My youngest brother was sexually abused by two gay men when he was very little, not even nine years old yet, I believe. The event was psychologically so powerful and strange that (I’ll call him Mike) Mike shoved it way down deep into his sub-conscious, unable to think about it and without the first idea how to even approach our very religious parents with the fact of what had happened. He simply buried it, and tried to forget about it.


Mike grew up and got married. Everything appeared normal. They even had a daughter one year after their marriage. One day a couple years later, I overheard the wives “girl-talking” at a family reunion, and I heard Mike’s wife lamenting to her sisters-in-law that she and Mike had no sex life to speak of. He had virtually no sex drive, and to make things worse, she had found some boy-child porno magazines under stacks of papers in one of his desk drawers. Mike and his wife were in the ministry at the time. One day my mother called me in tears, sobbing, and told me I should pray for Mike. He had had sex with a man, had been caught and exposed by his wife, and to make things worse, the man he had sex with was HIV positive!


Mike lost his wife, was thrown out of his church, and all his religious former friends abandoned him. He was a youth pastor at the time, and none of the parents of the teens allowed him to see or talk to them anymore. Bitter against the church, Mike forsake his love of God and commitment to spreading gospel, and went out into the world, working as a hospice aid at a facility that had primarily AIDS clients. He became active in the Gay Rights Movement. He founded and ran a teen center for at-risk youth to come and have some good clean fun out the harm’s way of inner city streets. Mike was being a good man, helping people in need, without any affiliation to the church he once loved and now hated. They had rejected him, and he had found more acceptance of himself just as he was and without judgment from the world than from the church.


But he was not happy. Not deep down inside. He was full of bitterness and hatred for those men who had turned him out, and the hypocrites of the so-called Christian church who did not live up in any way to the teachings of Christ.

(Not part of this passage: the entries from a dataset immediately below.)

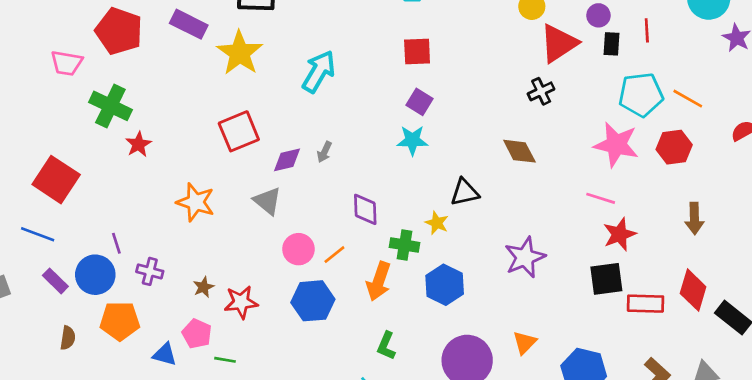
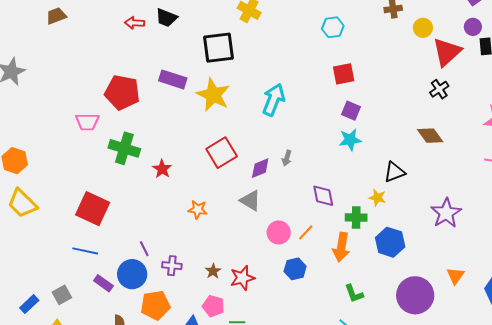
red star: (139, 144) -> (162, 169), moved
orange star: (196, 202) -> (198, 210), size x0.7
blue hexagon: (313, 301) -> (295, 269), size x0.7
green L-shape: (386, 346) -> (354, 294), turned -35

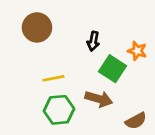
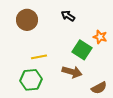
black arrow: (93, 41) -> (68, 16), moved, turned 112
green hexagon: (59, 110) -> (31, 80), moved

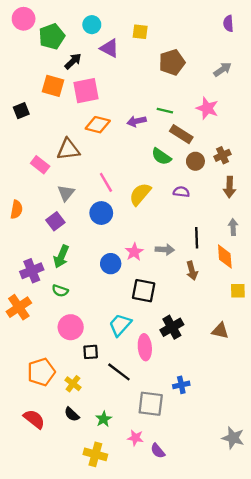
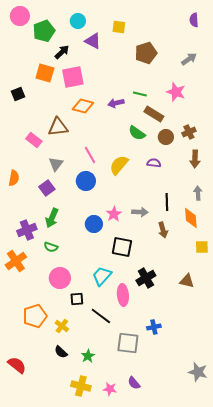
red semicircle: (34, 419) -> (17, 365), moved
pink star: (135, 438) -> (110, 389), moved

He was coaching a city league baseball game one day, and his team’s opponent was a team from a local evangelical church. While his team was well behaved, hard working and competitive but yet sportsmanlike, the church team was boisterous, foul-mouthed, dirty playing, and obnoxious, calling out names and acting like bullies.


After about three innings, Mike had had enough, and he went to the official and said he was pulling his team, this game was over. He was not about to put up with this kind of abuse, and fed up with the other team’s uncontrolled and unsportsmanlike behavior. As his kids gathered their gear and headed for the bus, he walked over to the coach of the Christian team, and asked him, “How does it feel that these kids of mine, most of which have never set foot in a church, are leaving this field today with this type of impression imbedded in their minds about what it means to be a Christian?” The man, who Mike found out later was the pastor of the church, had looked down and away, and said nothing.


The next day, Mike got a phone call from the minister. He said he’d like very much to have lunch with him, and talk over some important things. Mike sensed humility in his tone of voice, and agreed. They met for lunch, and the coach/minister opened the talk with a sincere and humble apology for his team’s behavior, and made it clear that the burden of responsibility was squarely on his shoulders, as the pastor of his church. He knew he had been remiss in not checking his boys’ for their lack of decency, and further admitted and assumed ultimate responsibility for them being of such ungodly mannerisms; after all, they were children of his flock, the parents of which who, if properly grounded in their faith, would not allow such untoward demeanors to be fostered and grown in their homes.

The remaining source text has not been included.